**Description of the task**
In the records below, find the line holding "Task: Click on the Jobangebote"; copy it and every line after it to the end, omitting all images.

**Data**
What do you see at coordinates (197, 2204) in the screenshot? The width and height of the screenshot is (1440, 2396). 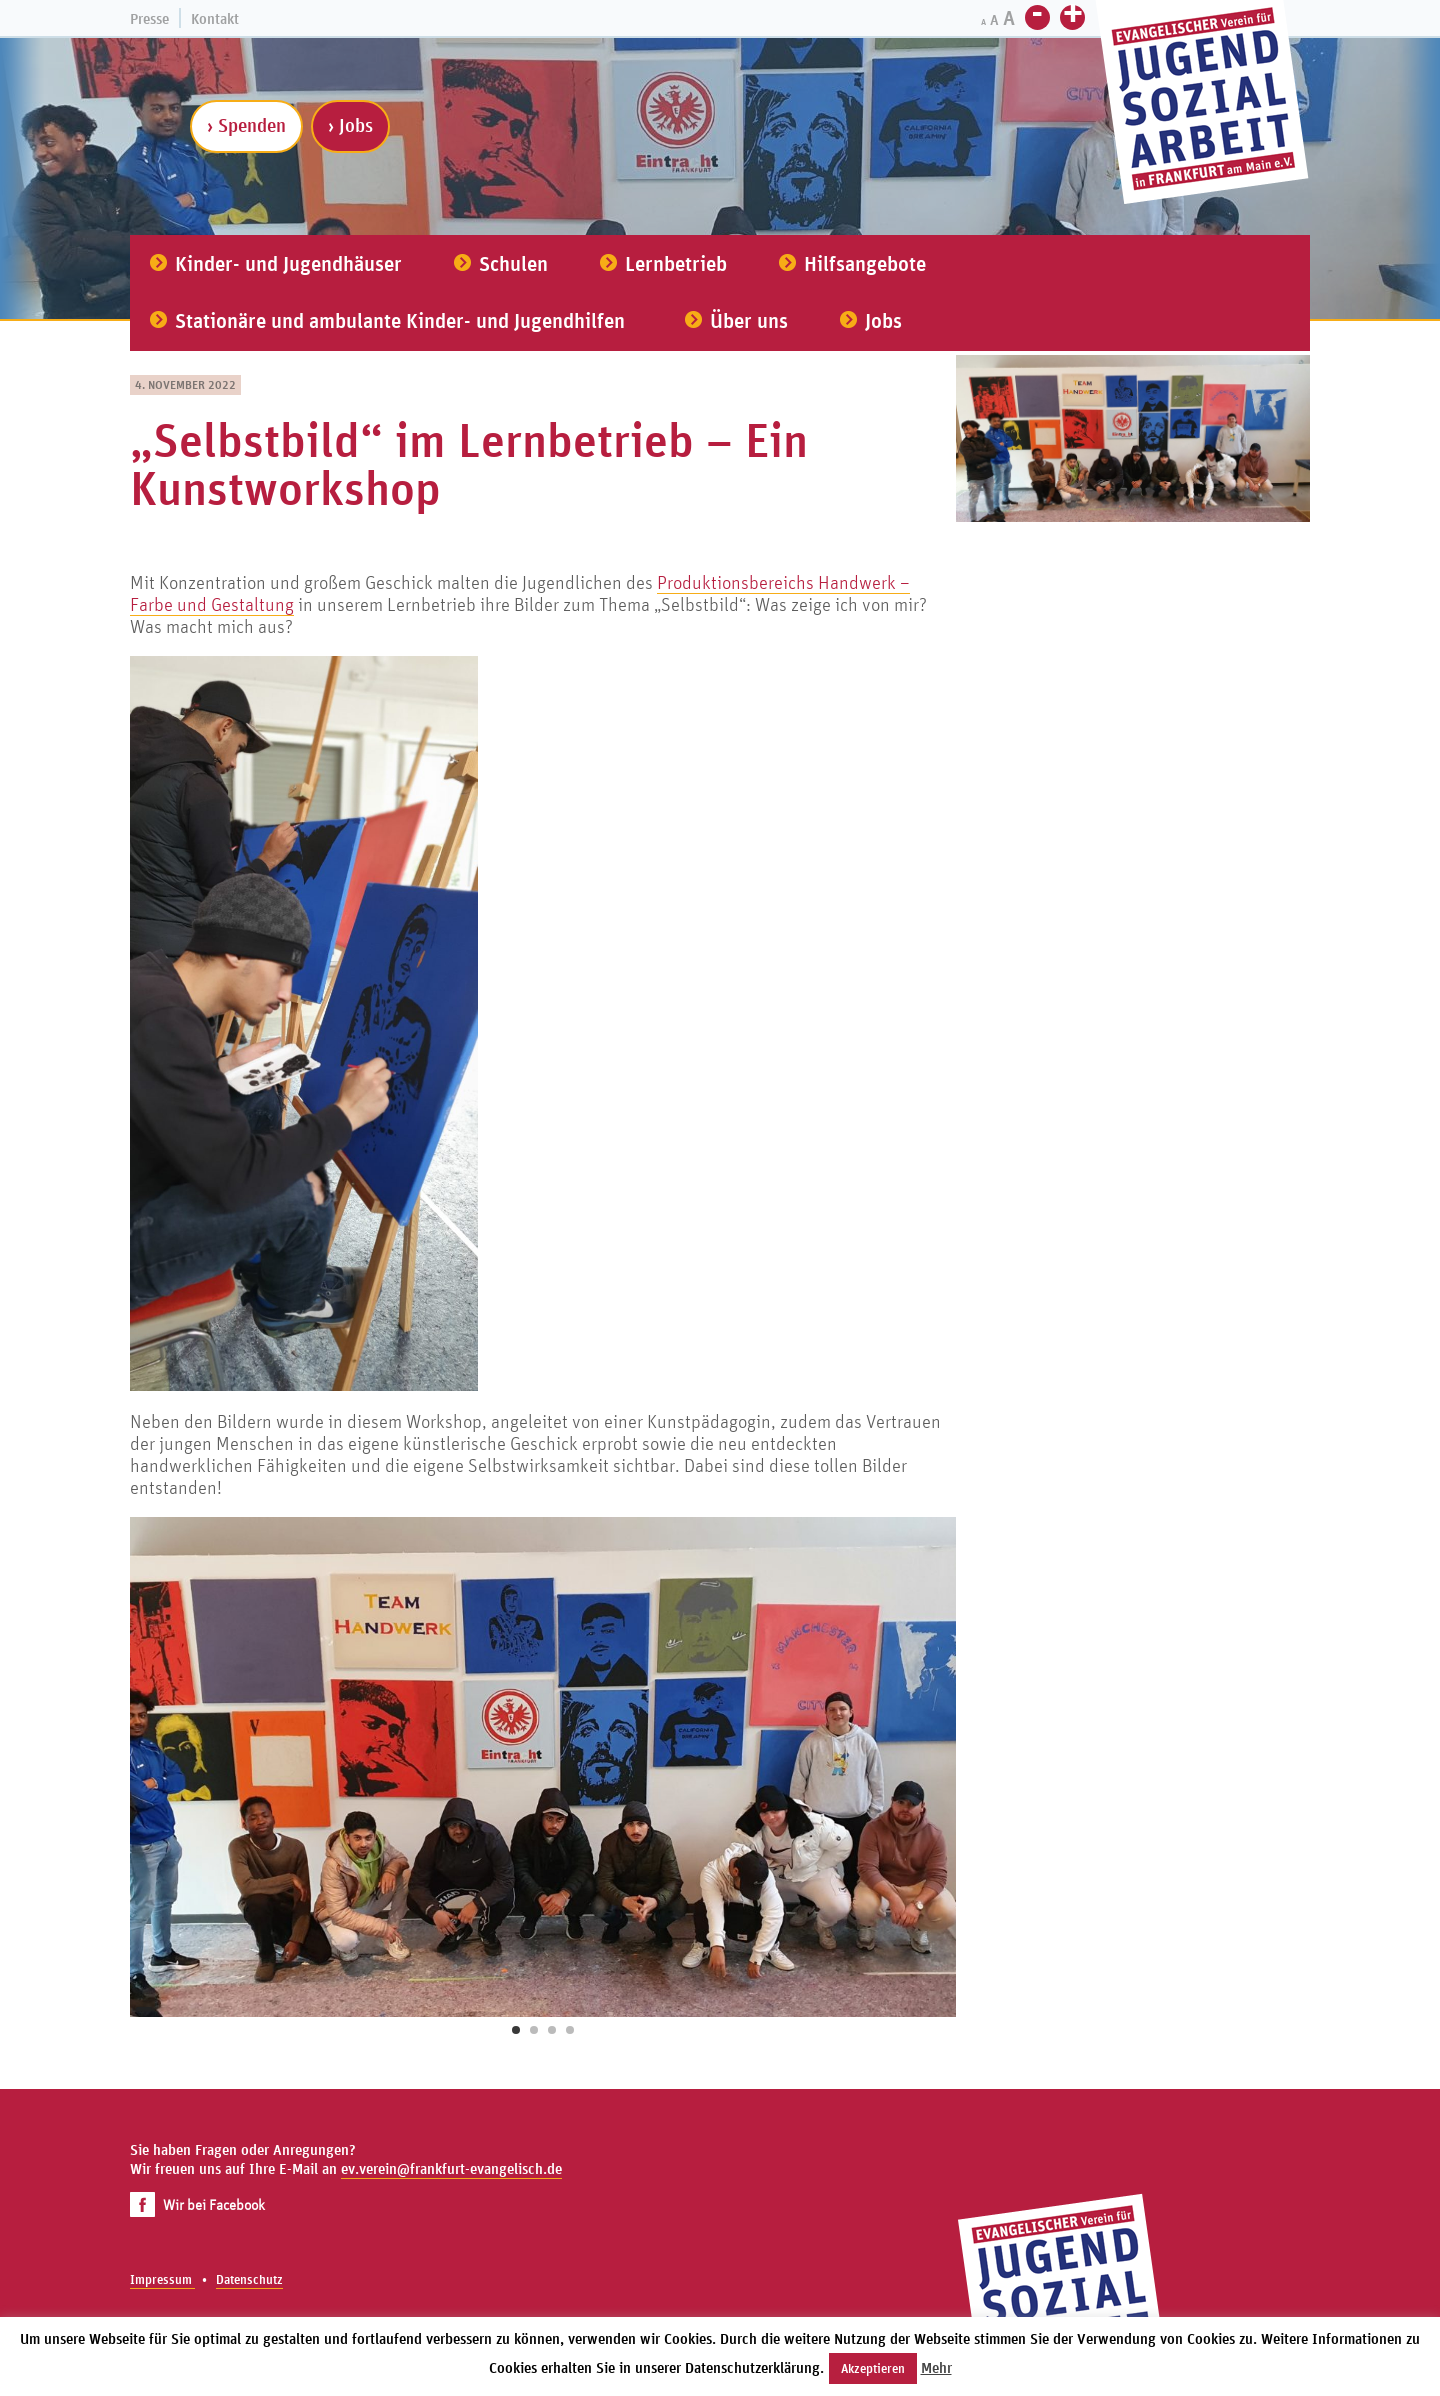 I see `Wir bei Facebook` at bounding box center [197, 2204].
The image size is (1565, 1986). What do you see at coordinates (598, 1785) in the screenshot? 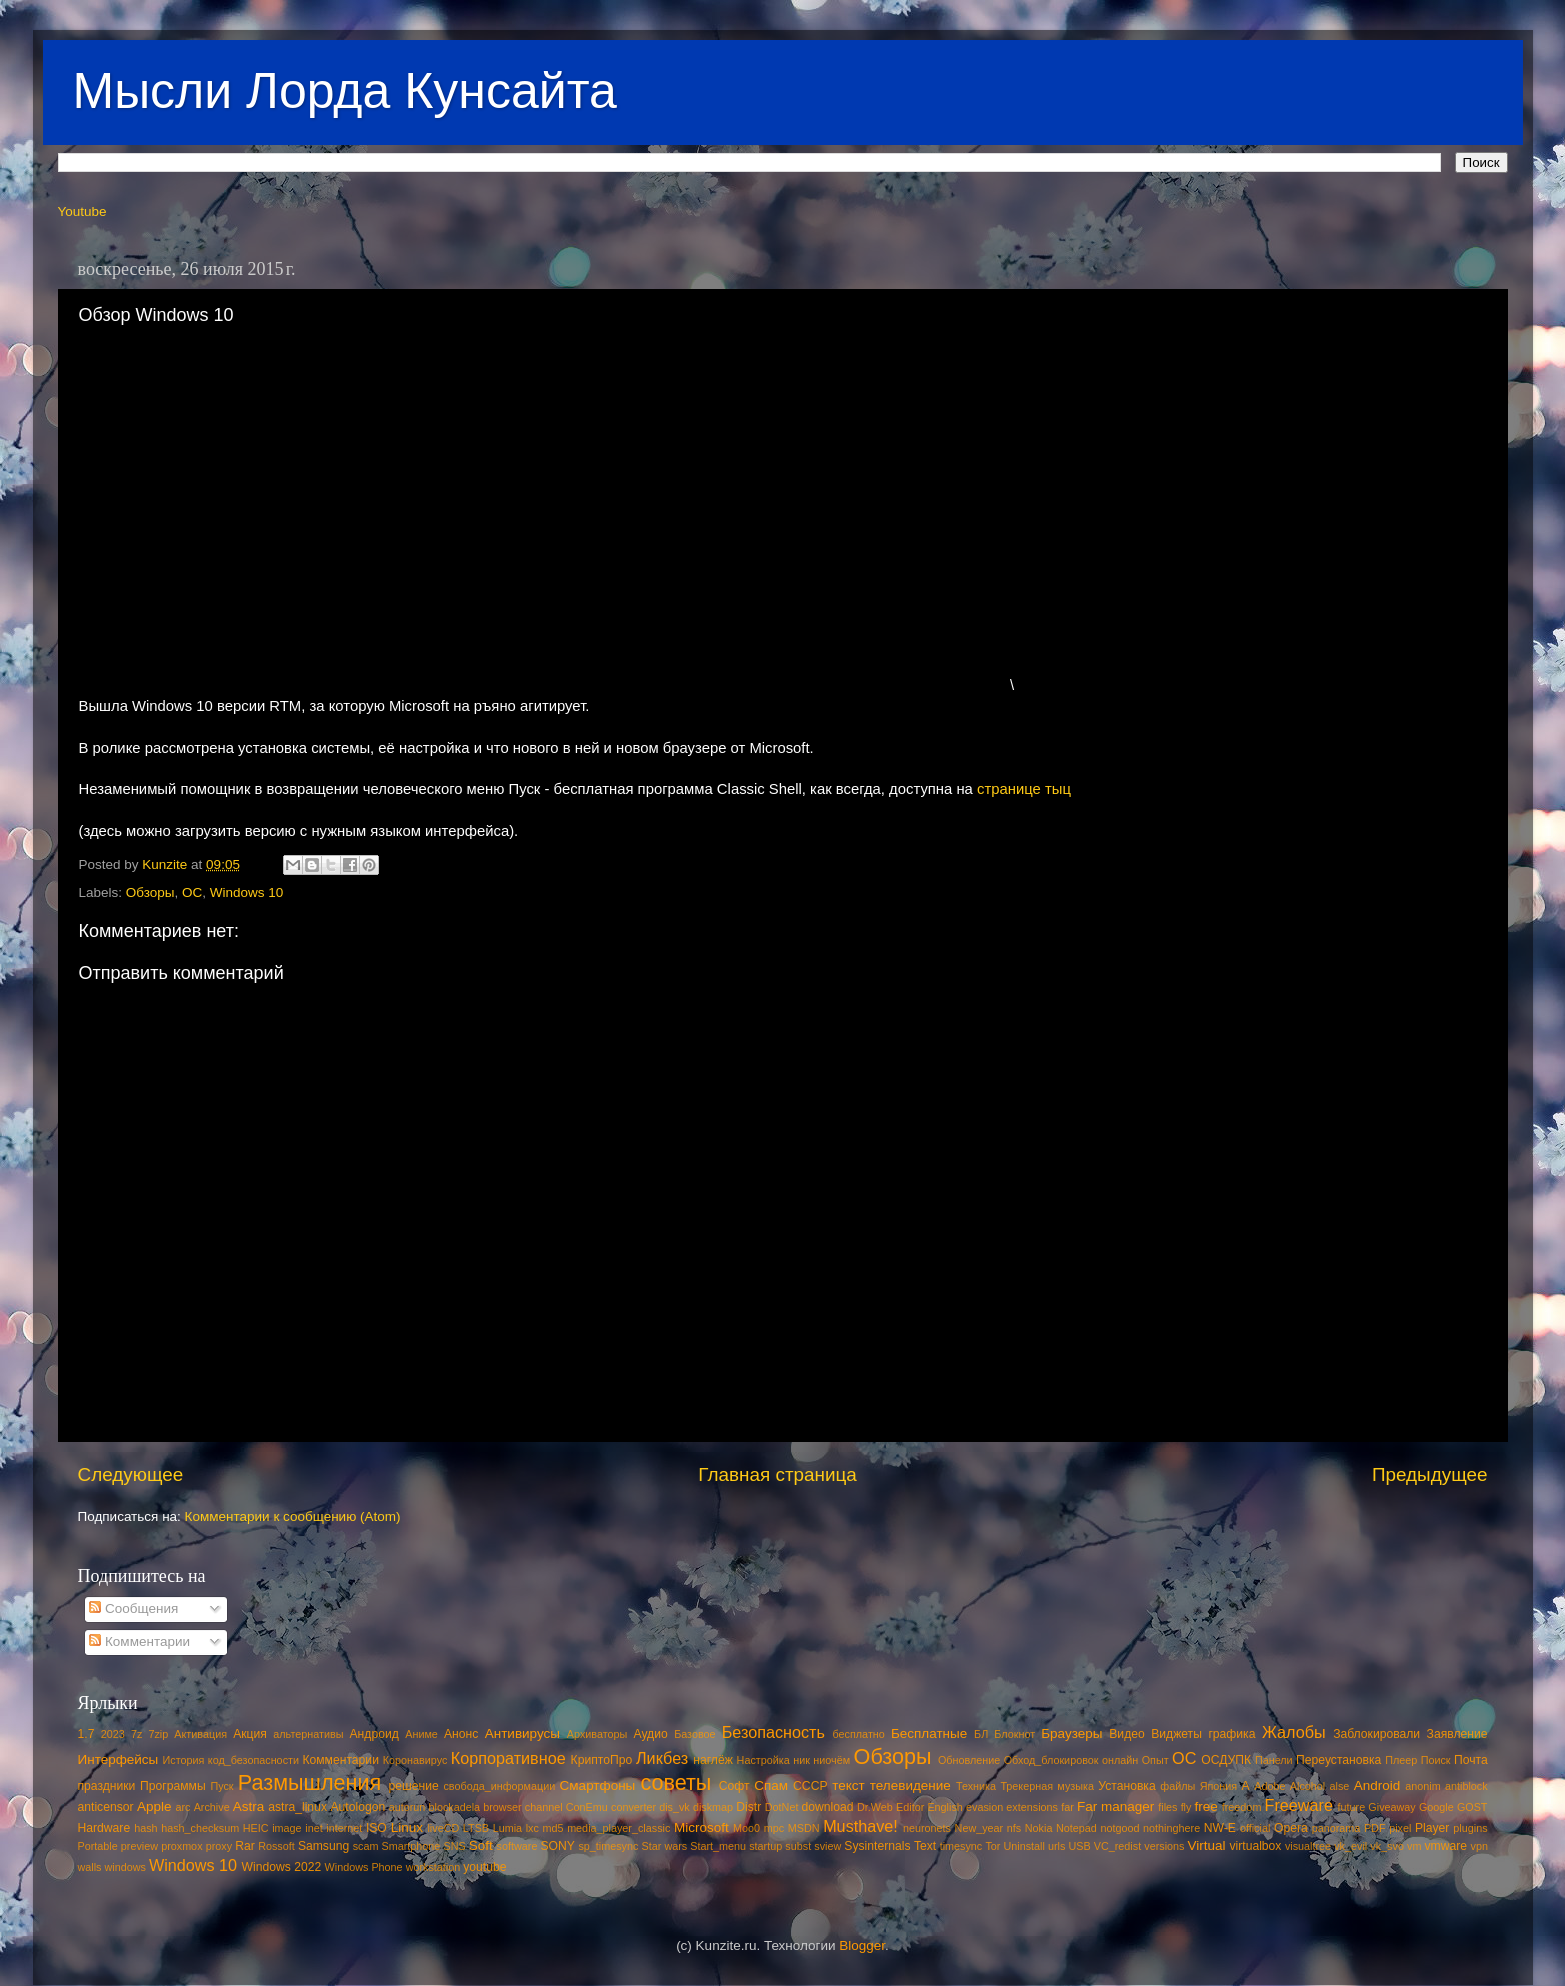
I see `Смартфоны` at bounding box center [598, 1785].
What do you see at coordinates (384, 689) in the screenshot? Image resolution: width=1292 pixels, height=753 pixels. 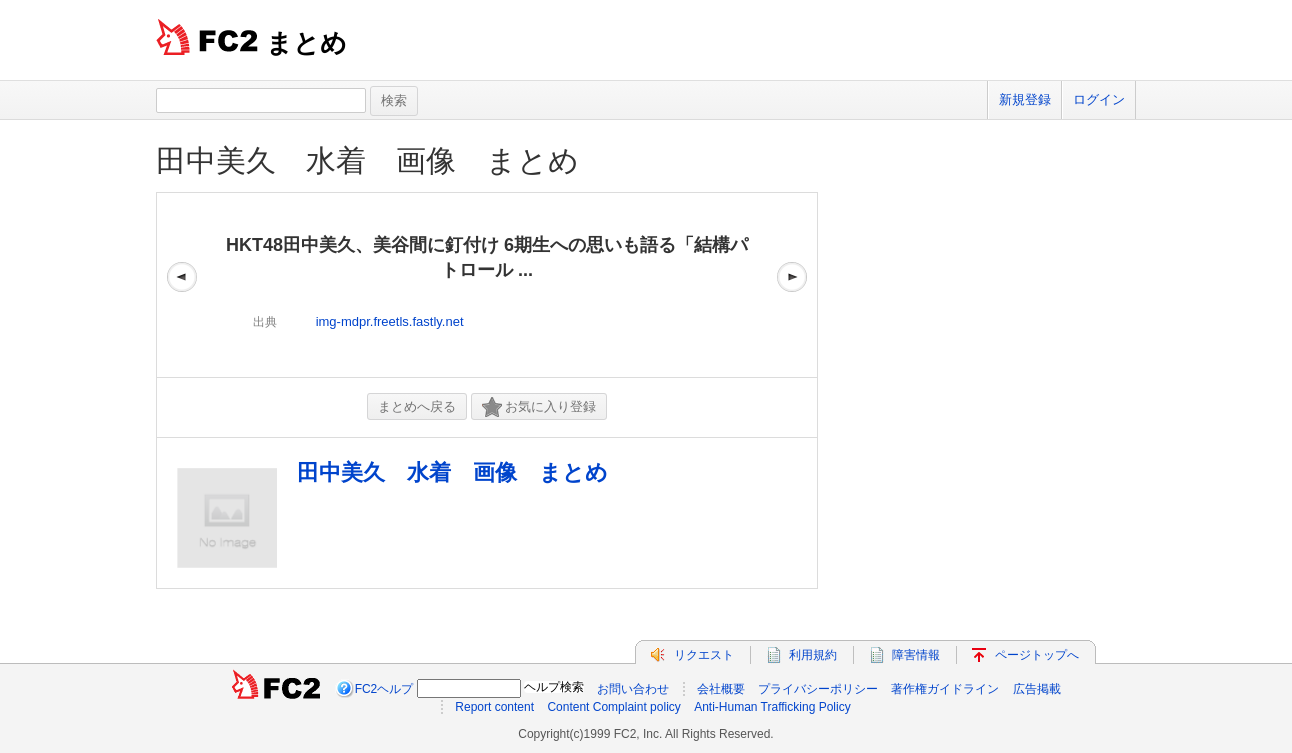 I see `FC2ヘルプ` at bounding box center [384, 689].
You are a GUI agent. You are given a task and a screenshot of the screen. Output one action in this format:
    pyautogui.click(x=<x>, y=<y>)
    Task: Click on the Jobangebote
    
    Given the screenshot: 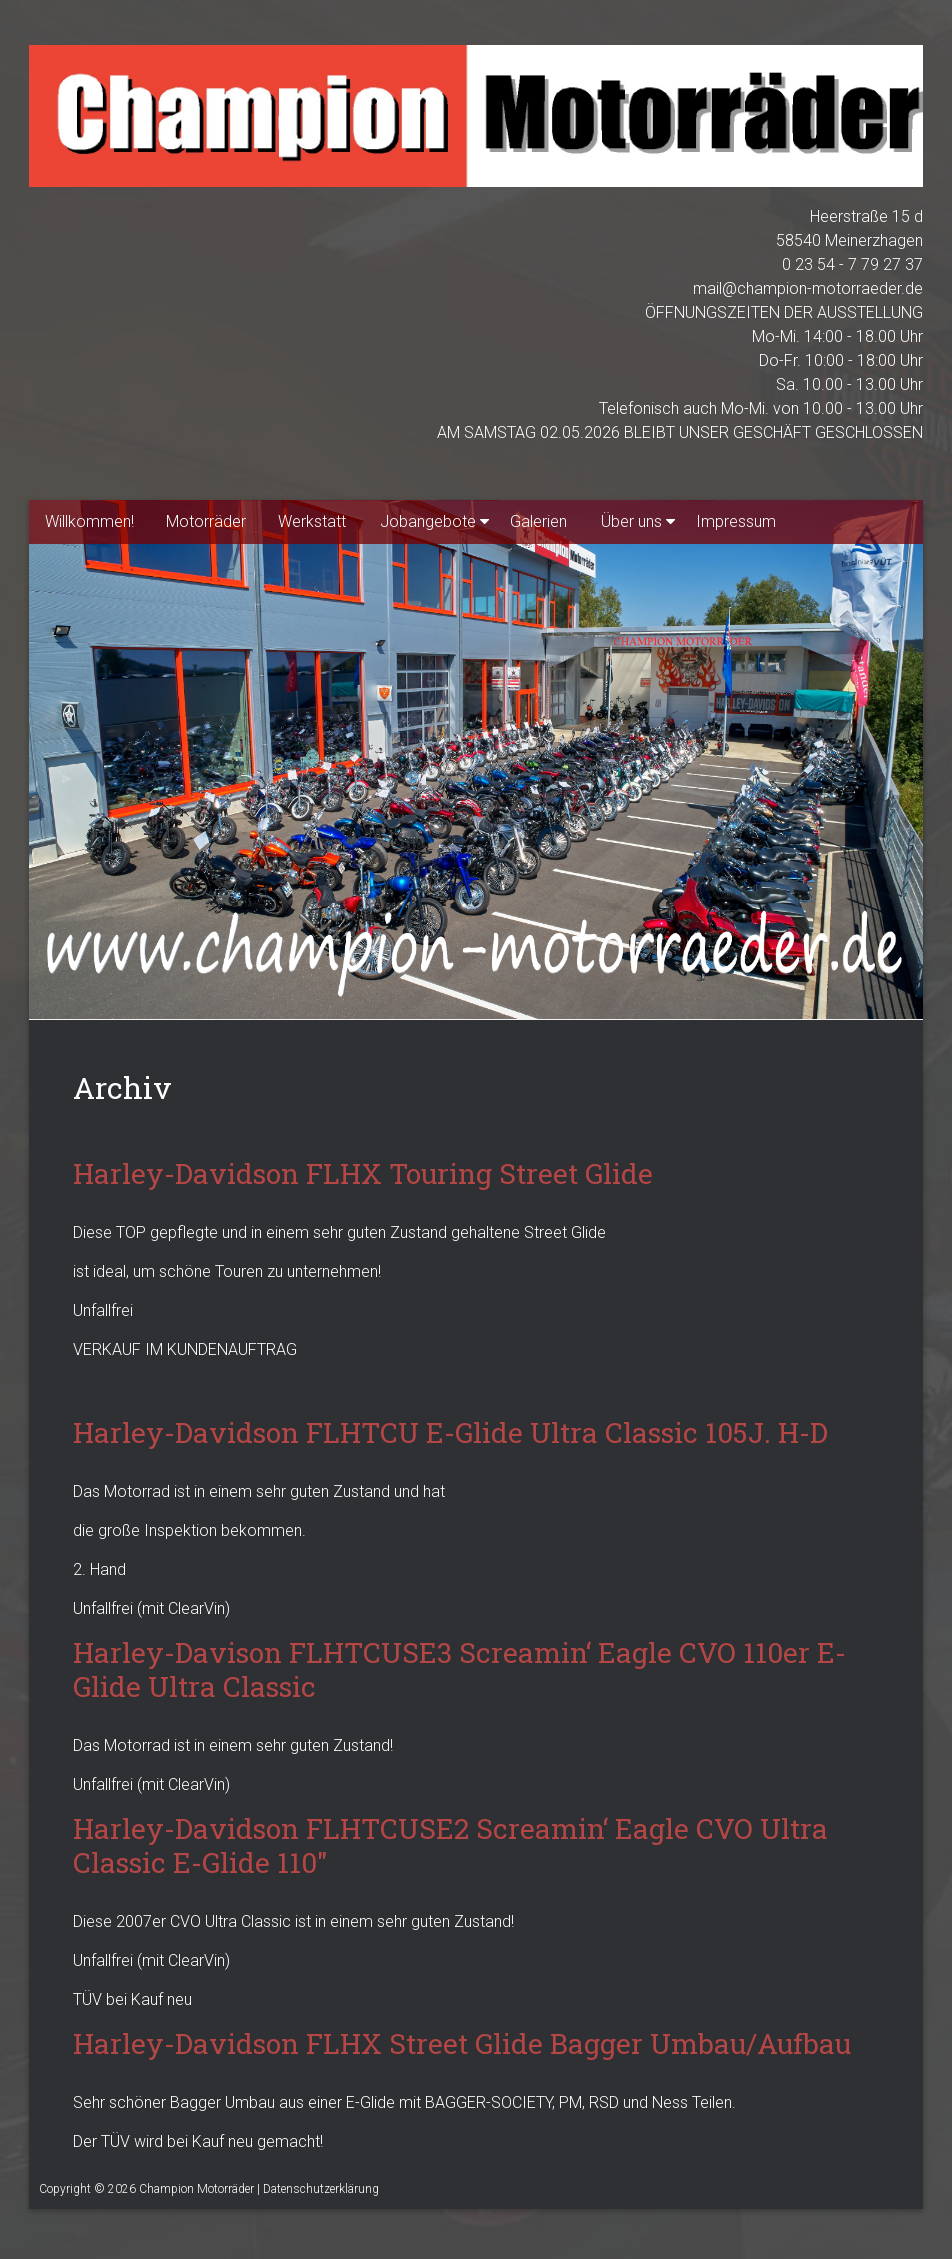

**Task output**
    Task: Click on the Jobangebote
    
    Given the screenshot: 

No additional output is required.